In general, there should be only be two components involved in a GERD workflow: A configuration and a service. The configuration can be assembled from different sources and should be able to be used in different services. The foundation of such a configration is a YAML file. GERD provides a set of those which can be found in the config directory. Configurations in this directly can be accessed by name as shown in the following example. A simple configutation file may look like this:

model:
  name: "Qwen/Qwen2.5-0.5B-Instruct"
  temperature: 0.1
  top_p: 0.90
  max_new_tokens: 256
  repetition_penalty: 1.1
  prompt_setup:
    - [system, text: "You are a helpful assistant.

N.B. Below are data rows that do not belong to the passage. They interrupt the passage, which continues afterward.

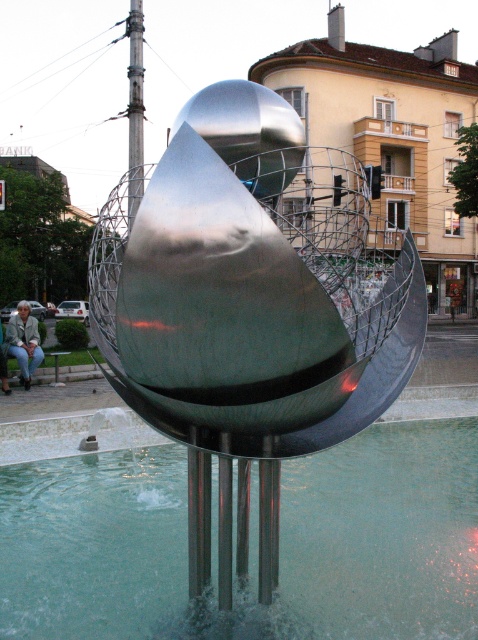 You are an artist planning to photograph the polished metal sculpture at center and the denim jacket at lower left. Since you want both subjects to appear equally prominent in the photo, which object should you move closer to the camera?

You should move the denim jacket at lower left closer to the camera because the polished metal sculpture at center is larger in size, so bringing the smaller denim jacket at lower left nearer will balance their prominence in the photograph.

You are a photographer standing at the edge of the plaza. You want to take a photo of the polished metal sculpture at center while including the denim jacket at lower left in the frame. Given that your camera has a maximum zoom range of 10 meters, can you capture both objects in a single shot without moving your position?

The distance between the polished metal sculpture at center and the denim jacket at lower left is 12.57 meters. Since your camera can only zoom up to 10 meters, you cannot capture both objects in a single shot without moving your position. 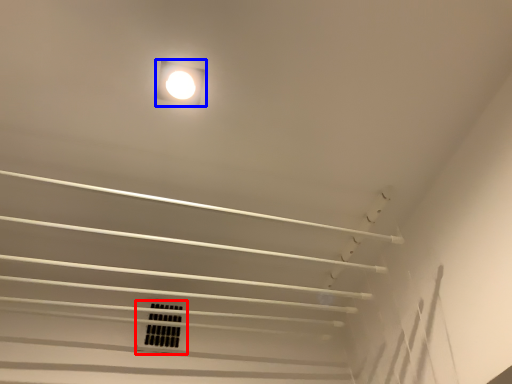 Question: Which of the following is the closest to the observer, window (highlighted by a red box) or lamp (highlighted by a blue box)?

Choices:
 (A) window
 (B) lamp

Answer: (B) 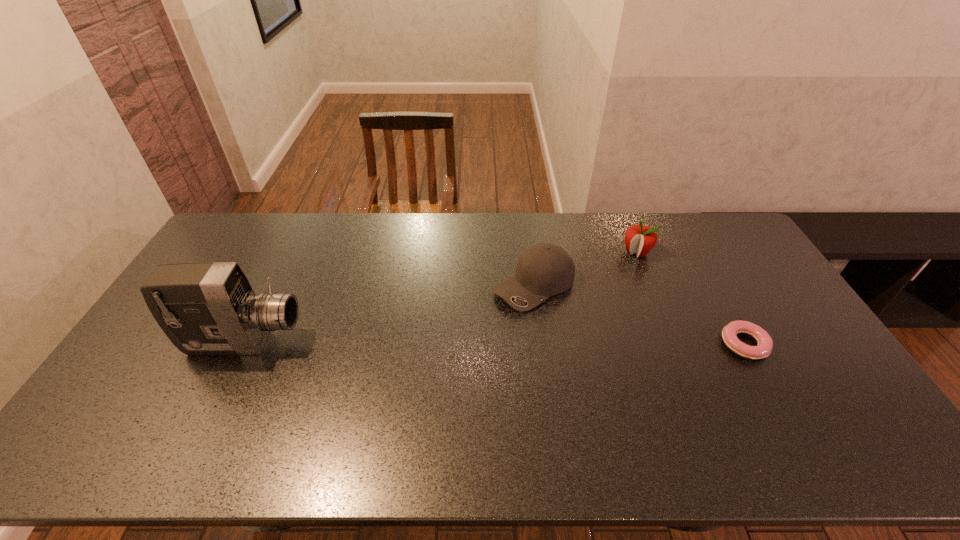 Where is `free area in between the doughnut and the baseball cap`? The image size is (960, 540). free area in between the doughnut and the baseball cap is located at coordinates (639, 315).

I want to click on object identified as the third closest to the baseball cap, so click(205, 308).

Find the location of a particular element. The image size is (960, 540). object that stands as the third closest to the apple is located at coordinates (205, 308). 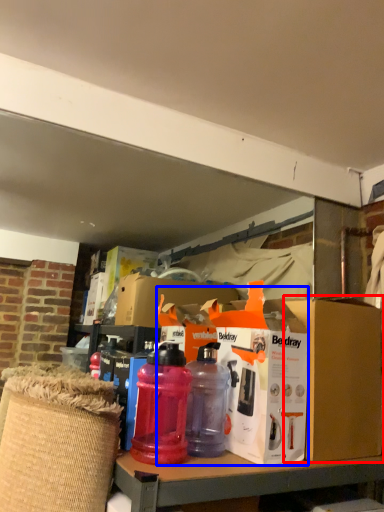 Question: Which object appears closest to the camera in this image, cardboard box (highlighted by a red box) or box (highlighted by a blue box)?

Choices:
 (A) cardboard box
 (B) box

Answer: (B) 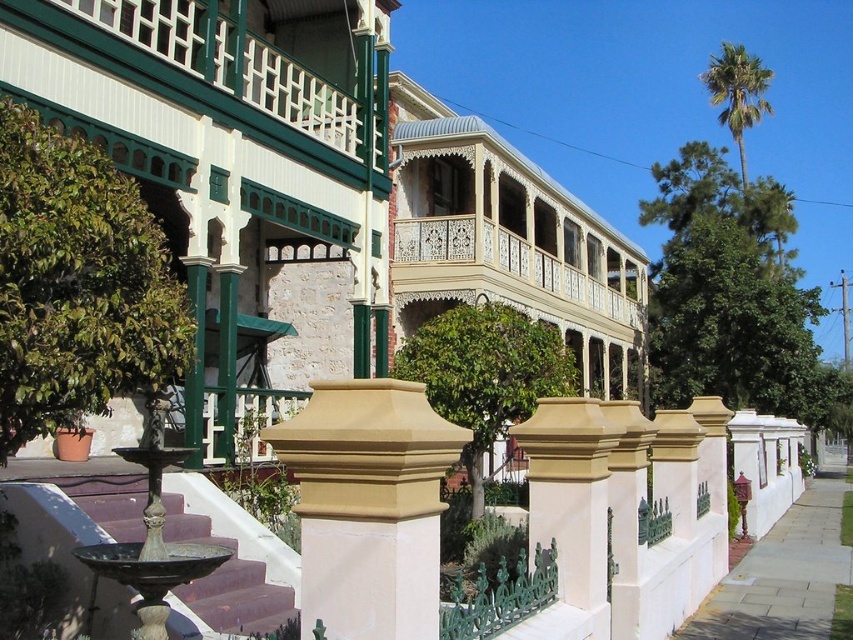 Is white painted wood balcony at upper center smaller than white painted wood at upper center?

Incorrect, white painted wood balcony at upper center is not smaller in size than white painted wood at upper center.

This screenshot has width=853, height=640. What do you see at coordinates (503, 234) in the screenshot? I see `white painted wood balcony at upper center` at bounding box center [503, 234].

Is point (511, 224) behind point (202, 90)?

That is True.

Identify the location of white painted wood balcony at upper center. This screenshot has width=853, height=640. (503, 234).

Between point (322, 168) and point (738, 134), which one is positioned behind?

Point (738, 134)

Which is behind, point (260, 116) or point (711, 81)?

The point (711, 81) is more distant.

I want to click on white painted wood at upper center, so click(x=167, y=83).

Is point (529, 196) farther from camera compared to point (714, 90)?

No.

Locate an element on the screen. white painted wood balcony at upper center is located at coordinates (503, 234).

Does point (474, 120) come farther from viewer compared to point (734, 56)?

No, it is in front of (734, 56).

Identify the location of white painted wood balcony at upper center. (503, 234). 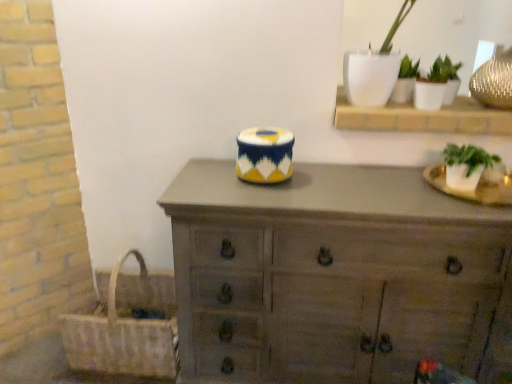 Question: Is woven straw picnic basket at lower left surrounding wooden chest of drawers at center?

Choices:
 (A) no
 (B) yes

Answer: (A)

Question: Is woven straw picnic basket at lower left positioned far away from wooden chest of drawers at center?

Choices:
 (A) yes
 (B) no

Answer: (B)

Question: Can you confirm if woven straw picnic basket at lower left is shorter than wooden chest of drawers at center?

Choices:
 (A) yes
 (B) no

Answer: (A)

Question: Is woven straw picnic basket at lower left taller than wooden chest of drawers at center?

Choices:
 (A) yes
 (B) no

Answer: (B)

Question: Considering the relative sizes of woven straw picnic basket at lower left and wooden chest of drawers at center in the image provided, is woven straw picnic basket at lower left thinner than wooden chest of drawers at center?

Choices:
 (A) no
 (B) yes

Answer: (B)

Question: From a real-world perspective, is white glossy pot at upper right, the 3th houseplant from the bottom, positioned above or below woven straw picnic basket at lower left?

Choices:
 (A) below
 (B) above

Answer: (B)

Question: Is white glossy pot at upper right, acting as the first houseplant starting from the top, to the left or to the right of woven straw picnic basket at lower left in the image?

Choices:
 (A) left
 (B) right

Answer: (B)

Question: Considering the positions of point (411, 64) and point (165, 286), is point (411, 64) closer or farther from the camera than point (165, 286)?

Choices:
 (A) closer
 (B) farther

Answer: (A)

Question: Is white glossy pot at upper right, the 3th houseplant from the bottom, in front of or behind woven straw picnic basket at lower left in the image?

Choices:
 (A) behind
 (B) front

Answer: (A)

Question: In the image, is white ceramic pot at upper right, which is the 2th houseplant in top-to-bottom order, positioned in front of or behind wooden shelf at upper right?

Choices:
 (A) behind
 (B) front

Answer: (A)

Question: Considering the positions of white ceramic pot at upper right, the second houseplant positioned from the bottom, and wooden shelf at upper right in the image, is white ceramic pot at upper right, the second houseplant positioned from the bottom, taller or shorter than wooden shelf at upper right?

Choices:
 (A) short
 (B) tall

Answer: (B)

Question: Looking at the image, does white ceramic pot at upper right, which is the 2th houseplant in top-to-bottom order, seem bigger or smaller compared to wooden shelf at upper right?

Choices:
 (A) big
 (B) small

Answer: (B)

Question: Considering the positions of point (453, 66) and point (457, 114), is point (453, 66) closer or farther from the camera than point (457, 114)?

Choices:
 (A) closer
 (B) farther

Answer: (B)

Question: In terms of size, does wooden chest of drawers at center appear bigger or smaller than wooden shelf at upper right?

Choices:
 (A) small
 (B) big

Answer: (B)

Question: In terms of width, does wooden chest of drawers at center look wider or thinner when compared to wooden shelf at upper right?

Choices:
 (A) wide
 (B) thin

Answer: (A) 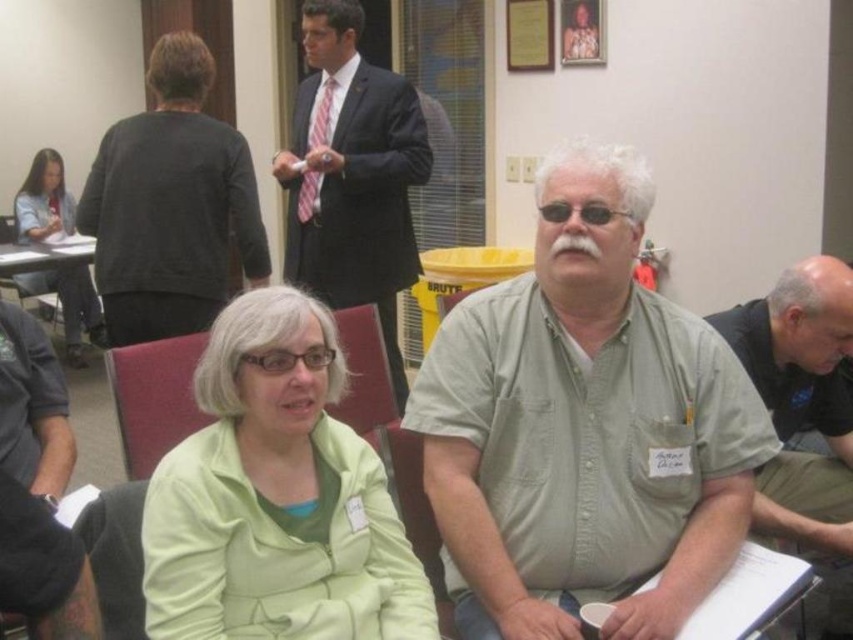 Is gray shirt at center to the left of wooden chair at left from the viewer's perspective?

No, gray shirt at center is not to the left of wooden chair at left.

The height and width of the screenshot is (640, 853). In order to click on gray shirt at center in this screenshot , I will do `click(801, 397)`.

This screenshot has width=853, height=640. In order to click on gray shirt at center in this screenshot , I will do `click(801, 397)`.

Does green cotton shirt at center appear over matte black jacket at left?

No, green cotton shirt at center is not above matte black jacket at left.

From the picture: Who is more forward, (611,550) or (44,150)?

Positioned in front is point (611,550).

Identify the location of green cotton shirt at center. (584, 428).

Can you confirm if green zip-up jacket at center is taller than dark gray sweater at upper left?

No, green zip-up jacket at center is not taller than dark gray sweater at upper left.

Does point (190, 572) come farther from viewer compared to point (178, 116)?

No, it is not.

Is point (281, 582) closer to viewer compared to point (207, 209)?

That is True.

Locate an element on the screen. green zip-up jacket at center is located at coordinates (276, 497). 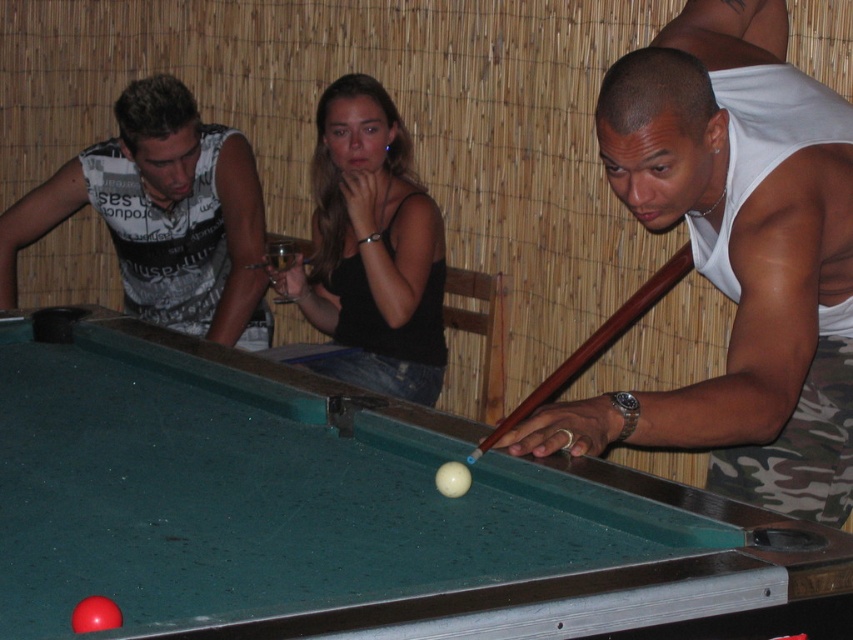 Between white printed tank top at left and brown wood pool cue at center, which one appears on the right side from the viewer's perspective?

From the viewer's perspective, brown wood pool cue at center appears more on the right side.

Can you confirm if white printed tank top at left is positioned below brown wood pool cue at center?

No.

Between point (213, 307) and point (677, 278), which one is positioned behind?

Positioned behind is point (213, 307).

Identify the location of white printed tank top at left. This screenshot has width=853, height=640. (161, 216).

Is green felt billiard table at center to the left of white printed tank top at left from the viewer's perspective?

In fact, green felt billiard table at center is to the right of white printed tank top at left.

Between green felt billiard table at center and white printed tank top at left, which one appears on the right side from the viewer's perspective?

Positioned to the right is green felt billiard table at center.

This screenshot has height=640, width=853. What are the coordinates of `green felt billiard table at center` in the screenshot? It's located at (335, 509).

Based on the photo, who is more forward, (187, 212) or (368, 346)?

Point (368, 346)

Is white printed tank top at left positioned behind black matte tank top at center?

That is True.

Is point (231, 180) in front of point (376, 244)?

That is False.

Locate an element on the screen. The image size is (853, 640). white printed tank top at left is located at coordinates (161, 216). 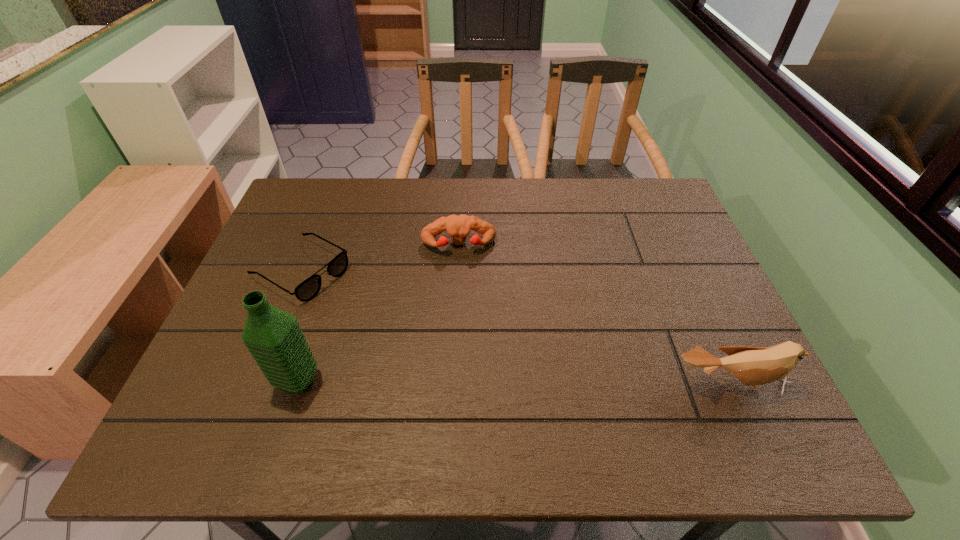 Locate an element on the screen. vacant space located with the gloves of the second object from right to left facing forward is located at coordinates (462, 284).

Image resolution: width=960 pixels, height=540 pixels. I want to click on vacant space positioned with the gloves of the second object from right to left facing forward, so click(464, 307).

You are a GUI agent. You are given a task and a screenshot of the screen. Output one action in this format:
    pyautogui.click(x=<x>, y=<y>)
    Task: Click on the free space located with the gloves of the second object from right to left facing forward
    The width and height of the screenshot is (960, 540).
    Given the screenshot: What is the action you would take?
    pyautogui.click(x=463, y=301)

Locate an element on the screen. This screenshot has height=540, width=960. water bottle that is at the near edge is located at coordinates (274, 338).

Where is `bird present at the near edge`? Image resolution: width=960 pixels, height=540 pixels. bird present at the near edge is located at coordinates (753, 366).

You are a GUI agent. You are given a task and a screenshot of the screen. Output one action in this format:
    pyautogui.click(x=<x>, y=<y>)
    Task: Click on the object located in the left edge section of the desktop
    The width and height of the screenshot is (960, 540).
    Given the screenshot: What is the action you would take?
    pyautogui.click(x=308, y=289)

Locate an element on the screen. The height and width of the screenshot is (540, 960). object that is at the right edge is located at coordinates (753, 366).

Where is `object that is at the near right corner`? Image resolution: width=960 pixels, height=540 pixels. object that is at the near right corner is located at coordinates (753, 366).

Where is `free location at the far edge`? free location at the far edge is located at coordinates (588, 211).

Find the location of a particular element. free space at the near edge of the desktop is located at coordinates (681, 392). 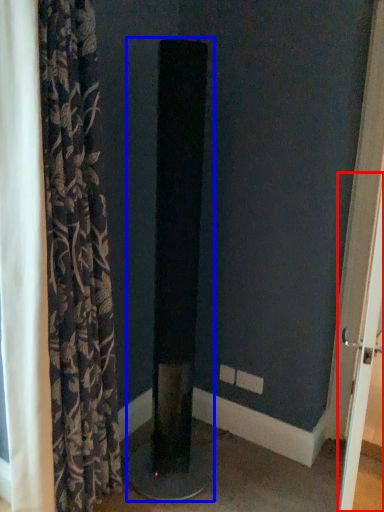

Start your answers with 'Sure thing, buddy!'."]
  prompt_config:
    text: "Please say the word '{word}' three times."

And can be used with a ChatService via load_gen_config shown in the following example:

"""A 'hello world' example for GERD."""

import logging

from gerd.config import load_gen_config
from gerd.gen.chat_service import ChatService
from gerd.models.model import PromptConfig

logging.basicConfig(level=logging.WARNING)
logging.getLogger("gerd").setLevel(logging.DEBUG)

logging.info(
    "Loading chat service..."
    " When this is the first time you run this script, it will download the model."
    " This may take a few minutes."
)

chat = ChatService(load_gen_config("hello"))
res = chat.submit_user_message({"word": "teleportation"})
logging.info(res)

chat.set_prompt_config(PromptConfig.model_validate({"text": "{message}"}))
res = chat.submit_user_message({"message": "Hello! What is one plus one?"})
logging.info(res)

Configuration

Parameters in a configuration can be overwritten by environment variables. This is useful for secrets or other sensitive information or when using the same configuration in different environments. Environment variables may be provided in a .env file in the root directory of the project. You can find sample environment files in the project root directory. Their name starts with env. and is followed by the name of the use case.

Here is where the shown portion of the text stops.